* _Exercise objective_: Here are the records. Write out exactly the lines between the one holding "年版） , 该文件为DOC格式 ,请用户放心下载! 尊敬的用户你们" and the one holding "00:00 - 24:00", inclusive.

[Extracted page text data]

Start of Block

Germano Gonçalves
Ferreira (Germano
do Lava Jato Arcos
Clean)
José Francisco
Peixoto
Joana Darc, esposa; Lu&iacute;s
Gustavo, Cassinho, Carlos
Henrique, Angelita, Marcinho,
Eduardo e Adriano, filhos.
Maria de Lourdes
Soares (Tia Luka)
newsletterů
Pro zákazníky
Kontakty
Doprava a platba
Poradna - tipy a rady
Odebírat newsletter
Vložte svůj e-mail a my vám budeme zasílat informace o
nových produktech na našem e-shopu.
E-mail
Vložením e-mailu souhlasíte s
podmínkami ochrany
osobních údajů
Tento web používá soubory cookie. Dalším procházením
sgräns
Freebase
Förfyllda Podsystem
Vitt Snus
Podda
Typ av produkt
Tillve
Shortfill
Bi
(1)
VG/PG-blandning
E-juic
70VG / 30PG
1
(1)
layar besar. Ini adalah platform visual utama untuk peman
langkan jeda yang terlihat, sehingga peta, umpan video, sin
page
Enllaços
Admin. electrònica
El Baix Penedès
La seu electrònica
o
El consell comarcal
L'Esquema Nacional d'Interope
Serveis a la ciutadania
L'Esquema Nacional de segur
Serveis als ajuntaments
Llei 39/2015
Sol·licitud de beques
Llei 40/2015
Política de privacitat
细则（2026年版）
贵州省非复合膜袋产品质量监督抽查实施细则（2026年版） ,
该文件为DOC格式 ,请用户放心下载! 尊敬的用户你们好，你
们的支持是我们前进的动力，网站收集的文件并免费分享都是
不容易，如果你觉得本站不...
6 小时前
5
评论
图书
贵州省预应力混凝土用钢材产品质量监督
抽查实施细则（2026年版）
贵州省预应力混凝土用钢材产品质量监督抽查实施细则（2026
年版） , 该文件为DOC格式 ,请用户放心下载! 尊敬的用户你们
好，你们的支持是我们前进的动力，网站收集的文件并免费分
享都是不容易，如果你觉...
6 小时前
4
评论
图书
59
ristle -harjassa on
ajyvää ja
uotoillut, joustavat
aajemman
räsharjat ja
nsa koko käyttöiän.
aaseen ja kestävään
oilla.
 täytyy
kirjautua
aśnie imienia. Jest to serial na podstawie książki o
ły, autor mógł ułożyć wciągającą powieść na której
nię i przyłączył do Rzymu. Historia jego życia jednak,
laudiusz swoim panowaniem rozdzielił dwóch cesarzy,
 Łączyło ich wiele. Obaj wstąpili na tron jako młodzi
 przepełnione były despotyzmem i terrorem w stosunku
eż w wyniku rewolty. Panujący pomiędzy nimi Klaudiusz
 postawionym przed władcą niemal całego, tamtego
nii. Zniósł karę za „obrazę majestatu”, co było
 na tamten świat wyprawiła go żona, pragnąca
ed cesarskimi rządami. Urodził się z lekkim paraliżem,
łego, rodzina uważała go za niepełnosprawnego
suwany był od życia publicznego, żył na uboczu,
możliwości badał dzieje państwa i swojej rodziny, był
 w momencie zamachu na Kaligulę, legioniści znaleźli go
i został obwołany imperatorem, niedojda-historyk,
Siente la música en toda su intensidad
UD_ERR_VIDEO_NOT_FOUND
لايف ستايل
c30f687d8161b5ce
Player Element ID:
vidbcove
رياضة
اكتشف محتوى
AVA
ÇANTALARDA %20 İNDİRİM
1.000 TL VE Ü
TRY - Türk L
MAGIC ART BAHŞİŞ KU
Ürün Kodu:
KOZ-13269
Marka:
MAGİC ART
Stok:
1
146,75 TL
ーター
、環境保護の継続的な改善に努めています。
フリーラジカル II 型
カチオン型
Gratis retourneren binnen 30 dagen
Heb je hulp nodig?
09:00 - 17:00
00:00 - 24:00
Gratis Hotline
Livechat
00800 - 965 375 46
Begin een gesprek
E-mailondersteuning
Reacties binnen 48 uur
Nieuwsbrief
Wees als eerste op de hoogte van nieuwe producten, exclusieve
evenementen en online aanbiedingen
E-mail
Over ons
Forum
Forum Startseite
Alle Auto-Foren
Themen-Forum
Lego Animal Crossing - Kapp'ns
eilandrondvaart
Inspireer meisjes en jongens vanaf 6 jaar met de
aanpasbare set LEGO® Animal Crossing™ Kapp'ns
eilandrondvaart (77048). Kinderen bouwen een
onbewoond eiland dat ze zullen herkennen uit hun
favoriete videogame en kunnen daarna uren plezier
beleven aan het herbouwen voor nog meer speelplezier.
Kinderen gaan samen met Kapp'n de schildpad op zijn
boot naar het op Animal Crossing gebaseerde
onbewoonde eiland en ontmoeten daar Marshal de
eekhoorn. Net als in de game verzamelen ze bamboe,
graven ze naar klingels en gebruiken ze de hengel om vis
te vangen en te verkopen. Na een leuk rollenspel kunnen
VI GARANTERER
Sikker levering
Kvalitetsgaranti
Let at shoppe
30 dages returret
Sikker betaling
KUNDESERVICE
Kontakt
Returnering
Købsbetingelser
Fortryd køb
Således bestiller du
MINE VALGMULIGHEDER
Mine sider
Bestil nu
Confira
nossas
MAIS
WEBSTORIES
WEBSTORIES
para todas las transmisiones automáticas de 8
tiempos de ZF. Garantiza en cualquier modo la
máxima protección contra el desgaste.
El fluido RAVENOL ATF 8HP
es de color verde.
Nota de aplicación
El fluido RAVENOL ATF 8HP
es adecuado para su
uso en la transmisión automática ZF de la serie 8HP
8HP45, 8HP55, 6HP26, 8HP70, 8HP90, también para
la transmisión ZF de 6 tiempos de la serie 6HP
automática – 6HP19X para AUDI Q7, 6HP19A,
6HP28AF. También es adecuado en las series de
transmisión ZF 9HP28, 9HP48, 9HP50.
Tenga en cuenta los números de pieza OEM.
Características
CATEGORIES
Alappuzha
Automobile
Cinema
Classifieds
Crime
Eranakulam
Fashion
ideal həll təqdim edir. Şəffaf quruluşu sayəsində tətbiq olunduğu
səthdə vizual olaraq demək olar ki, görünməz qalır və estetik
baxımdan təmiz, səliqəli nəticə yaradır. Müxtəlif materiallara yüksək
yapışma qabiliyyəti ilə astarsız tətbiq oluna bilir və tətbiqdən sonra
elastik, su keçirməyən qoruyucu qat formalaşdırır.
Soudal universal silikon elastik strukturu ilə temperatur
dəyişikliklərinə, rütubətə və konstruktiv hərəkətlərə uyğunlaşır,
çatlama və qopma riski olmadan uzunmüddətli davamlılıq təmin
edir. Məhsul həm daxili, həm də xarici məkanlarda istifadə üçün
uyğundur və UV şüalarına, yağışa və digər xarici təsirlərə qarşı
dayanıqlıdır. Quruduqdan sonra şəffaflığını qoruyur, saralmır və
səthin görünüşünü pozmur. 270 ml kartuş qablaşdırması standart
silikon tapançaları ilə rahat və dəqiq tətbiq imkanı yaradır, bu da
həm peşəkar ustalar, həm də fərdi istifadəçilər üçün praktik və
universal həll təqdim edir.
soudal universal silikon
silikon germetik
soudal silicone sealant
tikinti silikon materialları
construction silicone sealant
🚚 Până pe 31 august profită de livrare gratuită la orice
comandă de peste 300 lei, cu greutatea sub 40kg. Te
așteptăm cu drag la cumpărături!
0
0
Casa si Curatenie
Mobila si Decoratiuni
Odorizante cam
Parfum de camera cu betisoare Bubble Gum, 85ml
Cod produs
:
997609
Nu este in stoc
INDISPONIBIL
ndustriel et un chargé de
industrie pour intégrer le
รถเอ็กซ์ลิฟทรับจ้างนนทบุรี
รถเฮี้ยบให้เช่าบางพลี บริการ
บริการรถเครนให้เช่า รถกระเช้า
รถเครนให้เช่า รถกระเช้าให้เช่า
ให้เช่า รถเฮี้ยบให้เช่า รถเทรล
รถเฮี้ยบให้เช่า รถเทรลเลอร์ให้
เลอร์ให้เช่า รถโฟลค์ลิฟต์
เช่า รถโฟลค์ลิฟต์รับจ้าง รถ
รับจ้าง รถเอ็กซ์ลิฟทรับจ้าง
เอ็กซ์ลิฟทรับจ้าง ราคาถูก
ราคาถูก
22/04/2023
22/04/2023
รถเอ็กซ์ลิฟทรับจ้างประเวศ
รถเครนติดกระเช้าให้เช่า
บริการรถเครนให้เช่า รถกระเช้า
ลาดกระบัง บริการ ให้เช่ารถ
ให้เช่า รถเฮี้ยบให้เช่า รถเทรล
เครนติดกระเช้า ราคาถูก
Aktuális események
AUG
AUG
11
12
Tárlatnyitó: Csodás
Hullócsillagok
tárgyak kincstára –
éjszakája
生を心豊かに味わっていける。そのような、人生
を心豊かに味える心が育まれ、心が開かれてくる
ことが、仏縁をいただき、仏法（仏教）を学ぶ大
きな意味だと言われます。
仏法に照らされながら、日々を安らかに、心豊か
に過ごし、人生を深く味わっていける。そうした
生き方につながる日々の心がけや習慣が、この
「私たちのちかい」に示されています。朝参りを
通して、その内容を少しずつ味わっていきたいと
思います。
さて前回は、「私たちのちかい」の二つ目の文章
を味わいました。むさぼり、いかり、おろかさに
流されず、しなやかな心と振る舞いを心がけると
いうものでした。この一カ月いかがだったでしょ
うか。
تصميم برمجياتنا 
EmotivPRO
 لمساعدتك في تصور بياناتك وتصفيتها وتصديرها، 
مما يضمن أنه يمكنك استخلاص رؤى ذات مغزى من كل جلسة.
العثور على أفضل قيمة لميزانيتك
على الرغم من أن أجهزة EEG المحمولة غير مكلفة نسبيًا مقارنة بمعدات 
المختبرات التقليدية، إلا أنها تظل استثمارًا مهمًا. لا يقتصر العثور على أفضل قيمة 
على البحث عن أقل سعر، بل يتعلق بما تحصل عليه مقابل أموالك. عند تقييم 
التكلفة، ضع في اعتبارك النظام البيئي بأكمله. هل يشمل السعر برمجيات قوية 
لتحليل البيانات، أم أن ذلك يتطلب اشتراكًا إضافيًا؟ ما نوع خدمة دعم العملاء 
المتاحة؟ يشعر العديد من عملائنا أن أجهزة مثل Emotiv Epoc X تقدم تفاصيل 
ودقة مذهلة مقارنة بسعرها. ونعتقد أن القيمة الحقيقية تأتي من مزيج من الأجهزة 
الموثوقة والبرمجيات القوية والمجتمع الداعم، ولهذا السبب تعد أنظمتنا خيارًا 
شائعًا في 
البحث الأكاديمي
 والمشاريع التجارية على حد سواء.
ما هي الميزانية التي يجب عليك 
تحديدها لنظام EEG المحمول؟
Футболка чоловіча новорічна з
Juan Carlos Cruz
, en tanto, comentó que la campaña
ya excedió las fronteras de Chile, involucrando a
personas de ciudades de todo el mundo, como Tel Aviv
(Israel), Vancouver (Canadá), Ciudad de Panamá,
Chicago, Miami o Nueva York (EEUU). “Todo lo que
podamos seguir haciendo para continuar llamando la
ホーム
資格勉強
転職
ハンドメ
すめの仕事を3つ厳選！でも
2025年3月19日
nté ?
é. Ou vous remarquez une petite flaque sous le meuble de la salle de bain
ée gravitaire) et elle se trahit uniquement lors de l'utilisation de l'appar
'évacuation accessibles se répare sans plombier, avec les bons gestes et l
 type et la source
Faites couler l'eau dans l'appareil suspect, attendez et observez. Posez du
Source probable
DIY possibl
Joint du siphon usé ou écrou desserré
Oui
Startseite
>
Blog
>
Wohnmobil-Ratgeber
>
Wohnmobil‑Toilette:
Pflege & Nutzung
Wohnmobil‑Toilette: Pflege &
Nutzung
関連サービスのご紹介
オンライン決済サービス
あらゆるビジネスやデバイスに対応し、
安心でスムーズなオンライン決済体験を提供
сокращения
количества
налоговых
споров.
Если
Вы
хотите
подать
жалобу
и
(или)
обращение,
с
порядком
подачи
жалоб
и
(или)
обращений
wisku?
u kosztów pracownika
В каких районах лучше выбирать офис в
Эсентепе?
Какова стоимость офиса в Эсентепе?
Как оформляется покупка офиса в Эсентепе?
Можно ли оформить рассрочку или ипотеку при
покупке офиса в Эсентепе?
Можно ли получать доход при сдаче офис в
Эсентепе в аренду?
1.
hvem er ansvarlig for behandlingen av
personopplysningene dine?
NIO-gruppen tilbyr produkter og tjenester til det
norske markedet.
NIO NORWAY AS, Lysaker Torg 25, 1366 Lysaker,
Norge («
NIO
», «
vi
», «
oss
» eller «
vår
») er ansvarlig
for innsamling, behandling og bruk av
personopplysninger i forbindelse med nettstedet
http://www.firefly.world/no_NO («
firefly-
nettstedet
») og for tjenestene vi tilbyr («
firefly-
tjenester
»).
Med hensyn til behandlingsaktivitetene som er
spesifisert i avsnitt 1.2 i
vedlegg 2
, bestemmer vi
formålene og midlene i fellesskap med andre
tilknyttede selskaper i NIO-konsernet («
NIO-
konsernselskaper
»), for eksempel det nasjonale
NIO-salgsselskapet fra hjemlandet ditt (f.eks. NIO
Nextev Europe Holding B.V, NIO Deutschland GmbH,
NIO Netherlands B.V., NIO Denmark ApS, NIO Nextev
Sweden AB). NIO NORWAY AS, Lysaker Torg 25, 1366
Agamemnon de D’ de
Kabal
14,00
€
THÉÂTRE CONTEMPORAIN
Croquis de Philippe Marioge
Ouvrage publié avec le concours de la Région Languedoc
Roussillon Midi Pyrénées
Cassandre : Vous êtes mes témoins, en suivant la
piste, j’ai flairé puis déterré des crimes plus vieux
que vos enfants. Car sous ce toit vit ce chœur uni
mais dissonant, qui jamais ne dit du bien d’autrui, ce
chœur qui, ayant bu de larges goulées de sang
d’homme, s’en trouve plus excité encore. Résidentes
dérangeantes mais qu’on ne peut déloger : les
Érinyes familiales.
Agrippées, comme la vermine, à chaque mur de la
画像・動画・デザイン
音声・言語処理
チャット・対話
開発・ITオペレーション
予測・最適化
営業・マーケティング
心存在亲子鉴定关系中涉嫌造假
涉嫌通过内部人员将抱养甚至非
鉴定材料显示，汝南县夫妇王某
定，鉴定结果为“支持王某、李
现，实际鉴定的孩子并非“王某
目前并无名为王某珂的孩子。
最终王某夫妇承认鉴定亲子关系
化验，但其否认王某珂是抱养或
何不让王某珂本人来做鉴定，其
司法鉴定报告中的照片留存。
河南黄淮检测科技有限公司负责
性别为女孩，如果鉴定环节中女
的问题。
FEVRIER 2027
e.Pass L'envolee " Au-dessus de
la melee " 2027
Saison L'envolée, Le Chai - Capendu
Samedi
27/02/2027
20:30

End of Block

* _Reply_:
年版） , 该文件为DOC格式 ,请用户放心下载! 尊敬的用户你们
好，你们的支持是我们前进的动力，网站收集的文件并免费分
享都是不容易，如果你觉...
6 小时前
4
评论
图书
59
ristle -harjassa on
ajyvää ja
uotoillut, joustavat
aajemman
räsharjat ja
nsa koko käyttöiän.
aaseen ja kestävään
oilla.
 täytyy
kirjautua
aśnie imienia. Jest to serial na podstawie książki o
ły, autor mógł ułożyć wciągającą powieść na której
nię i przyłączył do Rzymu. Historia jego życia jednak,
laudiusz swoim panowaniem rozdzielił dwóch cesarzy,
 Łączyło ich wiele. Obaj wstąpili na tron jako młodzi
 przepełnione były despotyzmem i terrorem w stosunku
eż w wyniku rewolty. Panujący pomiędzy nimi Klaudiusz
 postawionym przed władcą niemal całego, tamtego
nii. Zniósł karę za „obrazę majestatu”, co było
 na tamten świat wyprawiła go żona, pragnąca
ed cesarskimi rządami. Urodził się z lekkim paraliżem,
łego, rodzina uważała go za niepełnosprawnego
suwany był od życia publicznego, żył na uboczu,
możliwości badał dzieje państwa i swojej rodziny, był
 w momencie zamachu na Kaligulę, legioniści znaleźli go
i został obwołany imperatorem, niedojda-historyk,
Siente la música en toda su intensidad
UD_ERR_VIDEO_NOT_FOUND
لايف ستايل
c30f687d8161b5ce
Player Element ID:
vidbcove
رياضة
اكتشف محتوى
AVA
ÇANTALARDA %20 İNDİRİM
1.000 TL VE Ü
TRY - Türk L
MAGIC ART BAHŞİŞ KU
Ürün Kodu:
KOZ-13269
Marka:
MAGİC ART
Stok:
1
146,75 TL
ーター
、環境保護の継続的な改善に努めています。
フリーラジカル II 型
カチオン型
Gratis retourneren binnen 30 dagen
Heb je hulp nodig?
09:00 - 17:00
00:00 - 24:00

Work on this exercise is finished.